Un jeune palladiste, Lewis Peck, américain, mâtiné de yankee et de peau-rouge, arrivé récemment à Singapore, fut chargé par le triangle de supprimer miss Mary. D*** se lia avec lui, le reçut dans son intimité ; en même temps, Arabella et Fausta faisaient meilleure figure à la jeune fille. Lewis Peck feignit une inclination pour la candide enfant, incapable de soupçonner l’infernal complot ourdi contre sa vie. Pauvre colombe ! Lewis Peck ne lui déplut point : peut-être aussi, dans le mariage, voyait-elle sa délivrance de ce milieu dont elle avait tant souffert. Lewis et Mary furent fiancés. La jeune fille aurait voulu se fixer avec son mari à Madras, c’est-à-dire auprès de son grand-père et de son oncle maternels, les bijoutiers ; mais ceci ne lui fut point accordé. D*** tenait à ce qu’elle demeurât à Singapore. Toutefois, il autorisa un voyage à Madras, que miss Mary fit sous la conduite de sa tante Fausta ; le fiancé Lewis Peck eut la permission d’accompagner ces dames.

À Madras, on fit fête à la jeune fille dans la famille de sa mère.
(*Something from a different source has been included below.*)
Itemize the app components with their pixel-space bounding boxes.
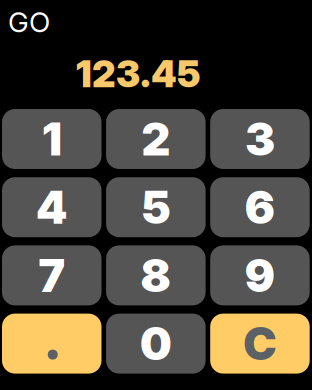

Au cours de ce séjour, Fausta émit le projet d’une excursion aux mines diamantifères de Karnoul ; on irait dans les montagnes, à Ramalkolta ou à Baswapour. À raison de la facilité des mœurs anglaises, on laisserait les deux jeunes gens aller un peu à l’aventure. Au fond, Fausta favoriserait le crime, en cessant de surveiller Lewis Peck, et il était entendu entre elle et celui-ci qu’aux environs de Karnoul, là où la chose serait possible, il étranglerait sa fiancée sans témoins et la jetterait dans la Tounga-Bhadra. On juge le désespoir qu’il aurait simulé et quel conte de thugs il aurait raconté. Or, comme il avait tout l’air d’adorer la jeune fille, qui le soupçonnerait, surtout la tante Fausta faisant son éloge et le prônant fiancé modèle ?
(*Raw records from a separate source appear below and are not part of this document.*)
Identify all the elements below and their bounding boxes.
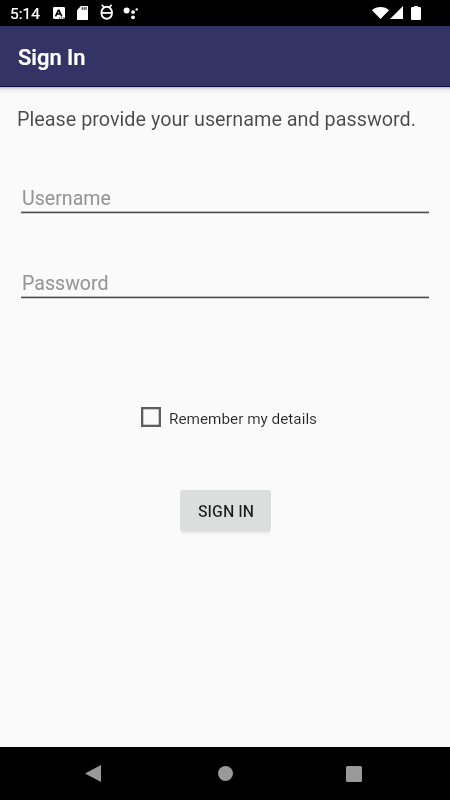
staticText: Username <box>22 187 111 210</box>
button[interactable]: SIGN IN <box>180 490 271 531</box>
staticText: Sign In <box>18 45 86 71</box>
staticText: Please provide your username and passwor… <box>17 108 416 131</box>
button[interactable]: Remember my details <box>136 402 321 432</box>
button[interactable]: Username <box>21 181 429 215</box>
staticText: Password <box>22 272 109 295</box>
button[interactable]: Home <box>195 747 255 800</box>
button[interactable]: Password <box>21 266 429 300</box>
staticText: 5:14 <box>10 5 40 23</box>
button[interactable]: Back <box>63 747 123 800</box>
staticText: Remember my details <box>169 410 318 428</box>
button[interactable]: Recent apps <box>324 747 384 800</box>
staticText: SIGN IN <box>198 502 254 521</box>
L’excursion, proposée, fut adoptée ; Lewis et Mary s’écartèrent, mais… ils ne revinrent ni l’un ni l’autre. Le jeune palladiste s’était sérieusement épris de sa fiancée, avait eu horreur du crime dont il avait accepté d’être l’instrument, alors qu’il ne connaissait pas miss Mary ; — il est bon de dire qu’il y allait de sa tête, s’il avait refusé ; — et il avait enlevé sa future épouse, tant pour la sauver du poignard ou de la corde d’autres ultionnistes, que pour se mettre lui-même à l’abri. Fausta ne comprit rien à ce qui s’était passé ; ou, plutôt, elle crut qu’un accident avait entraîné la mort de Lewis en même temps que celle de Mary, et elle feignit de se lamenter pour deux trépas au lieu d’un. Quant au vieux bijoutier, la disparition de sa petite-fille le frappa cruellement ; il ne résista pas à ce coup et mourut de chagrin très peu de temps après l’événement.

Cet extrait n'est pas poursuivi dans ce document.